During a virtual Bible study on Wednesday, Johnson asked congregants to pray for the youth who would be returning to school in September and to consider a way they could help.
Then, the pastor learned that a few of the children in his congregation would be staying home and attending class virtually. “And some of the young men at the church were having trouble with virtual learning, because they did not have access to WiFi,” he explained.
Lay leader Carolyne Jones had a solution. “The children could come to the church, connect to the WiFi and still do their school work,” she said.
She even volunteered to arrive every morning at 8 a.m. to stay with the students all day. “I had my mask and hand sanitizer,” she said. “And we had plenty of room for distance in our sanctuary.”

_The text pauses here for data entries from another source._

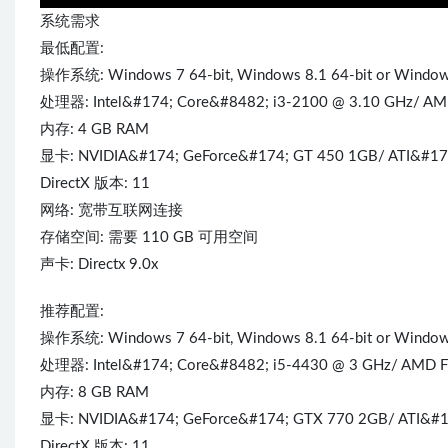
系统需求
最低配置:
操作系统: Windows 7 64-bit, Windows 8.1 64-bit or Window
处理器: Intel&#174; Core&#8482; i3-2100 @ 3.10 GHz/ AMD
内存: 4 GB RAM
显卡: NVIDIA&#174; GeForce&#174; GT 450 1GB/ ATI&#174
DirectX 版本: 11
网络: 宽带互联网连接
存储空间: 需要 110 GB 可用空间
声卡: Directx 9.0x
推荐配置:
操作系统: Windows 7 64-bit, Windows 8.1 64-bit or Window
处理器: Intel&#174; Core&#8482; i5-4430 @ 3 GHz/ AMD FX
内存: 8 GB RAM
显卡: NVIDIA&#174; GeForce&#174; GTX 770 2GB/ ATI&#17
DirectX 版本: 11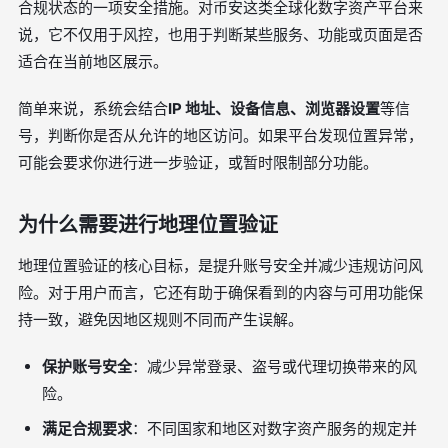
合规状态的一项安全措施。对币安这类全球化数字资产平台来
说，它不仅用于风控，也用于判断某些服务、功能或页面是否
适合在当前地区展示。
简单来说，系统会结合
IP 地址、设备信息、浏览器设置
等信
号，判断你是否从允许的地区访问。如果平台发现位置异常，
可能会要求你进行进一步验证，或暂时限制部分功能。
为什么需要进行地理位置验证
地理位置验证的核心目标，是提升账号安全并减少违规访问风
险。对于用户而言，它还有助于确保看到的内容与可用功能保
持一致，避免因地区规则不同而产生误解。
保护账号安全
：减少异常登录、盗号或代理切换带来的风
险。
满足合规要求
：不同国家和地区对数字资产服务的规定并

Jones has a passion for helping youth in the community thrive at school. She served for about two decades as a substitute teacher. For the past two years, she launched a program during the summer to prevent the summer slide, or the learning lost over the months of vacation. Johnson also works with area judges to develop resources to help youth stay on the right track, and she regularly travels to Austin to advocate for an end to the school to prison pipeline.
Jones is a former mayor of the city of Kendleton, where the church is located. With a population of about 400, the town sits southwest of Houston, in Fort Bend County.

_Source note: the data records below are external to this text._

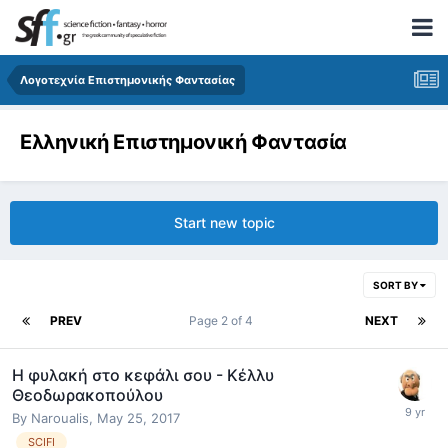
Λογοτεχνία Επιστημονικής Φαντασίας
Ελληνική Επιστημονική Φαντασία
Start new topic
SORT BY
PREV
Page 2 of 4
NEXT
Η φυλακή στο κεφάλι σου - Κέλλυ
Θεοδωρακοπούλου
By
Naroualis
,
May 25, 2017
SCIFI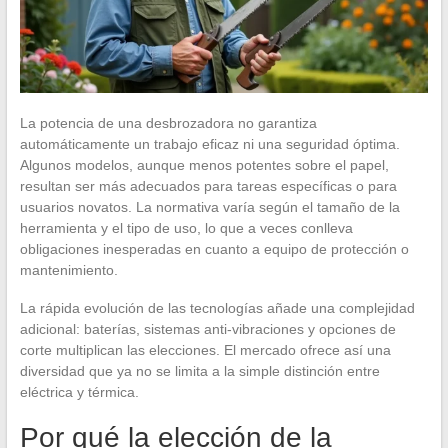
La potencia de una desbrozadora no garantiza
automáticamente un trabajo eficaz ni una seguridad óptima.
Algunos modelos, aunque menos potentes sobre el papel,
resultan ser más adecuados para tareas específicas o para
usuarios novatos. La normativa varía según el tamaño de la
herramienta y el tipo de uso, lo que a veces conlleva
obligaciones inesperadas en cuanto a equipo de protección o
mantenimiento.
La rápida evolución de las tecnologías añade una complejidad
adicional: baterías, sistemas anti-vibraciones y opciones de
corte multiplican las elecciones. El mercado ofrece así una
diversidad que ya no se limita a la simple distinción entre
eléctrica y térmica.
Por qué la elección de la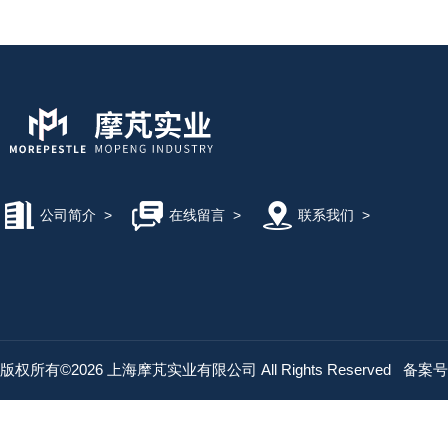
公司简介
>
在线留言
>
联系我们
>
版权所有©2026 上海摩芃实业有限公司 All Rights Reserved
备案号：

In the 1860s, former slaves built Kendleton, buying plots of William E. Kendall’s plantation. In the 1890s, the town had about 25 residents, a general store and two churches, one being Methodist.
Jones is proud to be a fourth-generation resident of Kendleton. Her family included some of the first landowners and settlers in the city. Her grandparents and parents were active in the community. “The mantle, I guess, I picked up,” she said with a laugh.
Johnson said her commitment to helping the church’s children was commendable. “Mrs. Jones was the spearhead on this,” he added. “She took it on herself.”
A handful of students came to the church each day. Tables were placed at a proper distance for the children to use, and volunteers helped them stay focused on their studies.
Church members purchased headsets for the students so they would not disturb each other while virtually attending class. Volunteers also brought them snacks. Jones connected with Lamar Consolidated ISD to ensure that communication would go without a hitch.
“It all worked out pretty good,” Jones said. “It kept the children from getting behind in their classes.”
In fact, Johnson said the parents check in regularly with the church and have shared their children’s success in school. “We’ve been getting reports, and the kids were able to maintain their grades and even excel,” the pastor explained.
The experience was fulfilling, Jones said. “The parents still thank me all the time,” she added. “When the children would leave at the end of the day, they would say, ‘Thank you, Mrs. Jones.’ You can do something good to help, and that’s rewarding.”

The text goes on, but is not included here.